“Is your desire to listen a prerequisite to hearing commands? Since you don’t seem to know this, I’ll inform you that it’s not. Now come here.”
“No.”
“Isla,” Bash warns, his tone turning more flinty. “I am the master here—”
I groan and drop my head back on my shoulders. “You are on such a power trip with that!”
Bash moves so that he’s crowding me, his heat an intimidating wall at my spine, which means our eyes connect because he’s looking down at my face. He’s all scowly, of course. “I want you to follow me and do as I say,” he informs me. Then his gaze flits around my face before he takes a breath so big, it makes the scales I can see above his shirt collar spread wider as his chest and throat expands. “Please.”
“Earlier, you didn’t want me so much as touching your hand. You shook me off like I was a bug, so,” I spin around, moving back a step and glancing pointedly at his hands. “I’m surprised you want me with you at all.”
Bash’s head cocks slightly, like he’s processing information. “Was taking my hand in yours an idle touch for you?”
“It’s a friend thing. Friends can hold hands,” I inform him of something he should already know. “Are you aliens really that different with this?”
Bash stares me down. “Here, a male takes a female’s hand to show interest, to claim, to comfort, to bond.”
“Well, we—and by ‘we’ I mean humans—can mean all of that too.”
“But you didn’t,” Bash grates softly, and I start to get the feeling I wasn’t the only one who got slightly hurt back there when I took his hand. I mean, he rejected me by dropping our connection, but now I’m thinking he thought he had a reason. He dropped my hand in reaction to his feelings being hurt.
It’s a revelation for me.
He continues speaking, almost explaining, I think, and he even manages to toss in another order. “When you took my hand, it was not an idle touch to me. You don’t intend to become my mate. Don’t palter with me.”
“It can be a friendly gesture, where I’m from. And Bash, I would like to be your friend.”
“Friend,” he repeats, carefully. He scans our surroundings and grits his teeth. “Come with me,” he orders again.
When I don’t immediately leap to follow him, he tips his horns to me like someone would shrug and say, ‘O-kay then.’ He turns, stalks to the woman closest to me, and takes her by the arm. “You’ll do.
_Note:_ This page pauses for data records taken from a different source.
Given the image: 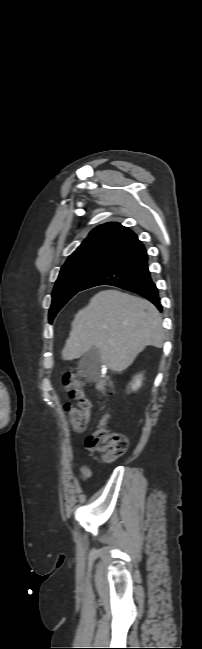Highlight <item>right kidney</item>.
<instances>
[{
    "instance_id": "1",
    "label": "right kidney",
    "mask_w": 202,
    "mask_h": 649,
    "mask_svg": "<svg viewBox=\"0 0 202 649\" xmlns=\"http://www.w3.org/2000/svg\"><path fill=\"white\" fill-rule=\"evenodd\" d=\"M141 376H136L135 382L132 384V389L136 390L141 386Z\"/></svg>"
}]
</instances>
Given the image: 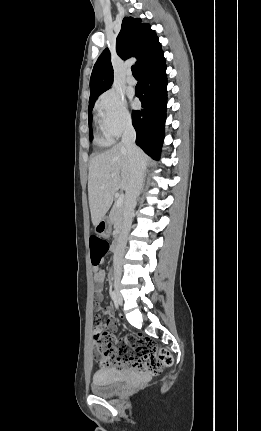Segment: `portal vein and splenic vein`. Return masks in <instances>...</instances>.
Returning <instances> with one entry per match:
<instances>
[{
    "label": "portal vein and splenic vein",
    "mask_w": 261,
    "mask_h": 431,
    "mask_svg": "<svg viewBox=\"0 0 261 431\" xmlns=\"http://www.w3.org/2000/svg\"><path fill=\"white\" fill-rule=\"evenodd\" d=\"M123 200H124V195H123V194H121V195L118 197V199L116 200L115 205H116L117 207L122 206V204H123Z\"/></svg>",
    "instance_id": "portal-vein-and-splenic-vein-1"
}]
</instances>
You’re near the same size.”
She looks absolutely terrified. “I was working! I haven’t done anything wrong!”
“Yet,” Bash tells her. “You haven’t done anything wrong yet.” Smoke curls up in front of her face as he emits a slow exhale. “And if you start your infernal weeping, I start beating hobs.”
Three hobs nearby—all laden down with huge rocks—sigh. One of them looks super worried. Not for himself but for the poor woman in our angry alien boss’s clutches.
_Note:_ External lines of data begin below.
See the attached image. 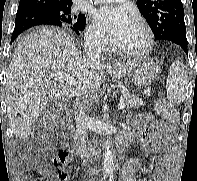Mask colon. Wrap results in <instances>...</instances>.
I'll list each match as a JSON object with an SVG mask.
<instances>
[{
    "label": "colon",
    "instance_id": "colon-1",
    "mask_svg": "<svg viewBox=\"0 0 197 181\" xmlns=\"http://www.w3.org/2000/svg\"><path fill=\"white\" fill-rule=\"evenodd\" d=\"M157 111L159 115L170 124H175L178 121V113L174 106L166 99L160 98L157 101ZM52 120L44 118L40 124L34 129V134L37 137H44L48 134L52 127ZM58 166V171L54 174L50 173L46 167L45 160L41 154L28 157V177L29 181H67L71 163L67 151H59L53 160Z\"/></svg>",
    "mask_w": 197,
    "mask_h": 181
}]
</instances>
“Waaaaait,” I call, resigned.
Bash stops, but only turns his head enough that he can see me out of the corner of his eye. “Are you going to follow me this time?”
I jog over to him and tap his fingers where he’s holding the very scared-looking woman. “Let her go.”
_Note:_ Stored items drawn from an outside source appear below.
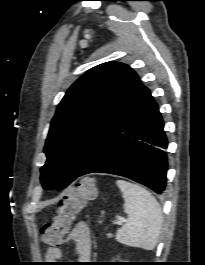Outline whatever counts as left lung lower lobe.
I'll return each mask as SVG.
<instances>
[{
	"label": "left lung lower lobe",
	"instance_id": "obj_1",
	"mask_svg": "<svg viewBox=\"0 0 205 265\" xmlns=\"http://www.w3.org/2000/svg\"><path fill=\"white\" fill-rule=\"evenodd\" d=\"M158 106L147 89L136 108L98 149L77 177L109 173L162 193L166 186L167 139Z\"/></svg>",
	"mask_w": 205,
	"mask_h": 265
}]
</instances>
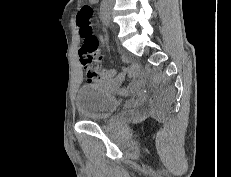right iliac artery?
Returning a JSON list of instances; mask_svg holds the SVG:
<instances>
[{"mask_svg":"<svg viewBox=\"0 0 231 177\" xmlns=\"http://www.w3.org/2000/svg\"><path fill=\"white\" fill-rule=\"evenodd\" d=\"M100 18H101V21L103 22V24L105 26L108 27L110 25L109 15H108V12H107V6L105 4L101 6Z\"/></svg>","mask_w":231,"mask_h":177,"instance_id":"82829eb1","label":"right iliac artery"}]
</instances>
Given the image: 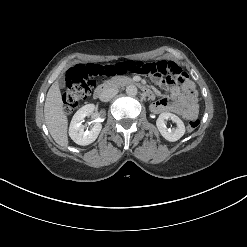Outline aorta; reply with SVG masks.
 <instances>
[{
  "label": "aorta",
  "instance_id": "obj_1",
  "mask_svg": "<svg viewBox=\"0 0 247 247\" xmlns=\"http://www.w3.org/2000/svg\"><path fill=\"white\" fill-rule=\"evenodd\" d=\"M126 93L129 96H135L138 93V89H137V87L135 85H129V86L126 87Z\"/></svg>",
  "mask_w": 247,
  "mask_h": 247
}]
</instances>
Bash’s imperial green gaze bores into mine. “If I release her and you don’t follow, I’ll collect another.”
“I’ll go with you,” I mutter. “Good gravy, you’re nuts.”
He opens his hand, and the woman could not trip away any faster. She sends me a worried but grateful look as she retreats.
Warily, I eye Bash. “Why do you want me to follow you?”
“If I could tell you and be finished then I wouldn’t waste time taking you with me, now would I?”
“You really are a jerk.”
Bash’s ears go all wonky for a moment before he shakes them out, and I get a small kick out of the idea of him getting a brain full of pink fluffy platypus every time he hears the word jerk. I am so going to say it more often, completely randomly, just to amuse myself.
CHAPTER 13
ISLA
“Let me see your hand.”
Reluctantly, all wariness, I show Bash my hand. I’d followed the grouchy alien a moment ago because he told me to. I figured if he was stopping me from getting work done, it must be important. He led me to a little set up that sits about midway in the quarry that I’ve seen but hadn’t yet investigated.